ABOUT THIS TASK.
Scan the data below. Pull out each line where "take" occurs.

PROVIDED DATA.
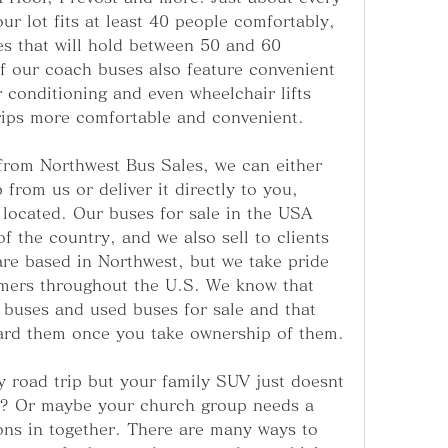
r lot fits at least 40 people comfortably, 
s that will hold between 50 and 60 
f our coach buses also feature convenient 
r conditioning and even wheelchair lifts 
rips more comfortable and convenient.
rom Northwest Bus Sales, we can either 
 from us or deliver it directly to you, 
located. Our buses for sale in the USA 
f the country, and we also sell to clients 
e based in Northwest, but we take pride 
tomers throughout the U.S. We know that 
 buses and used buses for sale and that 
oard them once you take ownership of them.
 road trip but your family SUV just doesnt 
e? Or maybe your church group needs a 
ons in together. There are many ways to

SOLUTION TO THE PROBLEM.
e based in Northwest, but we take pride 
oard them once you take ownership of them.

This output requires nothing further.